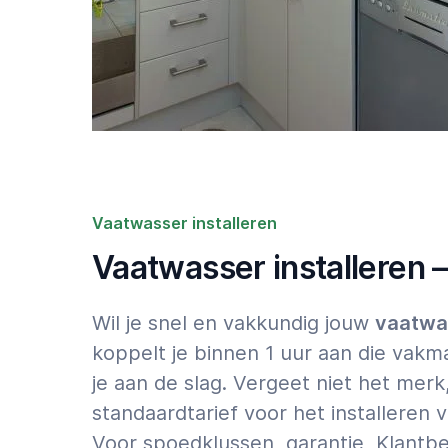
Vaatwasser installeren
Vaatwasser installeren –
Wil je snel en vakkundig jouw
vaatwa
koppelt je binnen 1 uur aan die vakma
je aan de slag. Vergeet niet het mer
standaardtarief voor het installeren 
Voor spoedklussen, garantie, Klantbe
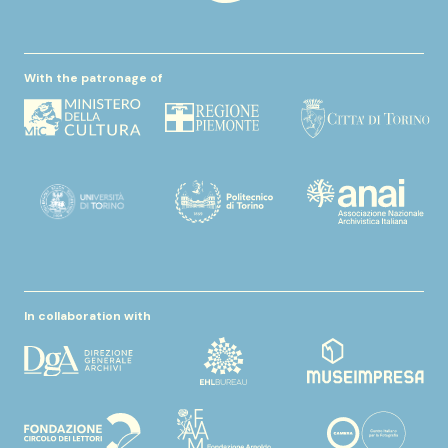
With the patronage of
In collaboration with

--

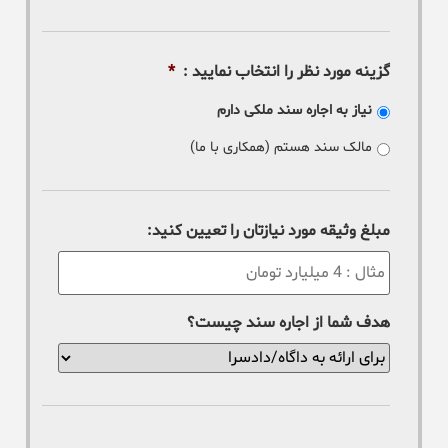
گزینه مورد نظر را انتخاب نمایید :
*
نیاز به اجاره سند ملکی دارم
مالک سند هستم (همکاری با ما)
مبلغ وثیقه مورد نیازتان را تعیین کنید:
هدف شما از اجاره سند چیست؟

--

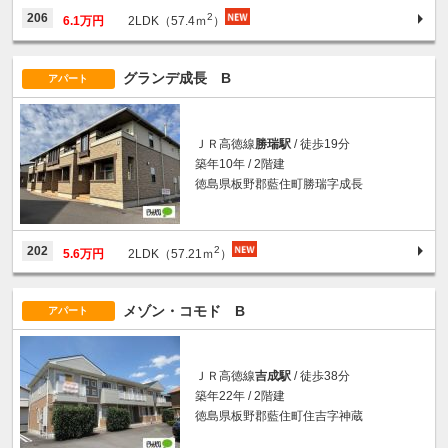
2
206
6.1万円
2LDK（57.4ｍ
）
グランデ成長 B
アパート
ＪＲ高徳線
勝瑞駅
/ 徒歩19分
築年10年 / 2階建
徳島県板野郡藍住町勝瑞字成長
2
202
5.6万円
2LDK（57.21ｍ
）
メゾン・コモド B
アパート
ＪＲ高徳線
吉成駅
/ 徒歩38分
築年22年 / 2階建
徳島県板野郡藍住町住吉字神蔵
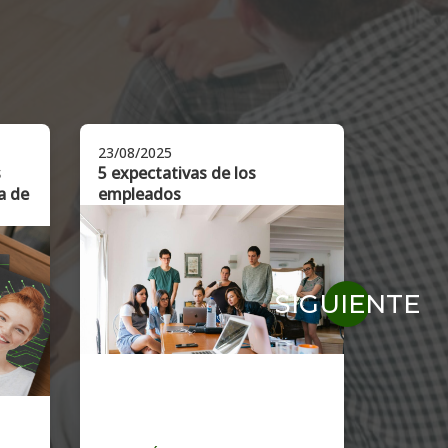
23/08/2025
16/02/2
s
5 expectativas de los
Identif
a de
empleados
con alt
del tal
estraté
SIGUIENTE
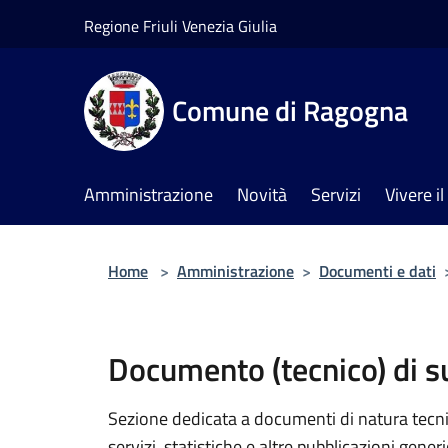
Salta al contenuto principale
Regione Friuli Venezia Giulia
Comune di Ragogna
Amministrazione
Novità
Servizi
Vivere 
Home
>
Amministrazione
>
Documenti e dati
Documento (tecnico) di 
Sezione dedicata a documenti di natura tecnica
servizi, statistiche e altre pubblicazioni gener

What to work on = Word for word, restate the lines above from the one with "koppelt je binnen 1 uur aan die vakma" through the one with "In collaboration with", keeping both ends and dropping the pictures.

Exercise response =
koppelt je binnen 1 uur aan die vakma
je aan de slag. Vergeet niet het mer
standaardtarief voor het installeren 
Voor spoedklussen, garantie, Klantbe
With the patronage of
In collaboration with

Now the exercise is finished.